AI / ML/ Deep Learning / Neural Network / Algorithms Intro
A brief introduction to Artificial Intelligence / Machine Learning / Deep Learning / Neural-Networks and thieir Algorithms. # Artificial Intelligence AI is intelligent behavior by machines, that means any device that can perceive its environment and take actions accordingly, has AI.

AI relies on something called knowledge engineering.

Machine Learning also called ML and Deep Learning also called DL, are really subsets of AI. You can create an AI system with the help of ML and DL algorithms.

This process of feeding data to a software program and coming up with human-like decisions is also known as the modeling process.

The model, which is basically your software algorithm is consistently refined until its decisions are close to those a human would come up with.


Machine Learning

What is Machine Learning?

Machine learning is also a process where machines take data, analyze it to generate predictions, and use those predictions to make decisions. Those predictions generate results, and those results are used to improve future predictions.

Machine Learning can make predictions from huge datasets, optimize utility functions, and extract hidden patterns and structures from the datasets by classifying data.

Think of machine learning as a combination of methods and systems. These methods in systems predict new data based on observed data, extract hidden structure from the data, summarize data into concise descriptions, optimize an action given a cost function and observed data, and adapt based on observed data.

Machine Learning starts with the data it already has about a situation. It processes data using algorithms to recognize patterns of a behavior and outcomes, it then interprets those patterns to predict the future outcomes. These predictions are used to make a decision about the next step for the Machine Learning to take.
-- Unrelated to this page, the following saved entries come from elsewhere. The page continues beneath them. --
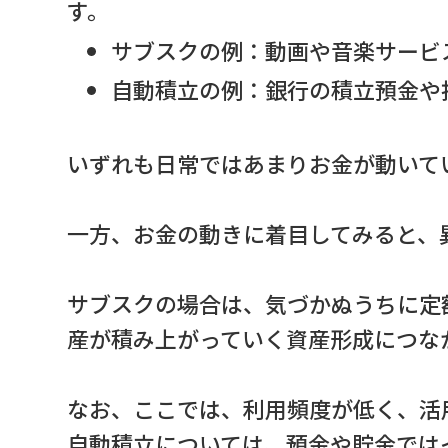
す。
サブスクの例：動画や音楽サービ
自動積立の例：銀行の積立預金や
いずれも日常ではあまりお金が動いて
一方、お金の動きに着目してみると、
サブスクの場合は、気づかぬうちに定
産が積み上がっていく資産形成につな
なお、ここでは、利用頻度が低く、活
自動積立については、預金や貯金では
That decision produces results, which are then evaluated and added into the pool of data, the new data would influence the predictions and subsequent decisions made going forward, this is how Machine Learning learns over time.

Machine Learning Use Cases:

  • Detect fraudulent transactions
  • Filter spam emails
  • Flag suspicious reviews
  • Personalize content for users by recommending content and predictive content loading.
  • Targeted marketing, matching customers with offers they might like, choosing marketing campaigns, and cross-selling or upselling items
  • Automate categorisation of documents such as matching hiring managers and resumes by learning to understand written content
  • Customer service to provide predictive routing of customer emails based on the content and the sender
  • Social media listening capabilities

Types of Machine Learning Problems:

  • Supervised learning: The inputs to the model including the example outputs also known as labels, are known and the model learns to generalize the outputs from these examples
    • Classification
    • Regression
  • Unsupervised learning: The labels aren’t known. The model finds patterns in structure from the data without any help. (Self-organization)
    • Clustering: Discovers groupings in the data
      • Like grouping customers based on their purchasing behavior
    • Association: Discovers rules that govern large chunks of data
      • Customers who buy product A, also tend to buy product B
  • Reinforcement learning: The model learns by interacting with its environment and learns to take action to maximize the total reward.
    • This type of machine learning algorithm is inspired by behavioral psychology

Machine Learning platforms:

  • Amazon Machine Learning
    • The platform services remove the undifferentiated overhead associated with deploying and managing infrastructure for training and hosting
    • For customers who want to fully manage platform for building models using their own data
    • Designed for developers and data scientists who want to focus on building models.
    • The Platform removes the undifferentiated overhead associated with deploying and managing infrastructure for training and hosting models.
    • It can analyze your data, provide you with suggested transformations for the data, train your model, and even help you with evaluating your model for accuracy.
  • Amazon EMR (Amazon Elastic MapReduce)
    • A flexible, customizable, and manage big data processing platform.
    • A manage solution in that it can handle things like scaling and high availability for you.
    • Does not require a deep understanding of how to set up and administer Big Data Platforms, you get a preconfigured cluster ready to receive your analytics workload.
    • Built for any Data Science Workload not just AI.
  • Apache Spark
    • An open-source, distributed processing system commonly used for Big Data workloads.
    • Utilizes in-memory caching and optimize execution for fast performance
    • Supports general batch processing, Streaming Analytics, Machine Learning, graph database, and ad hoc queries. It can be run and managed on Amazon EMR clusters.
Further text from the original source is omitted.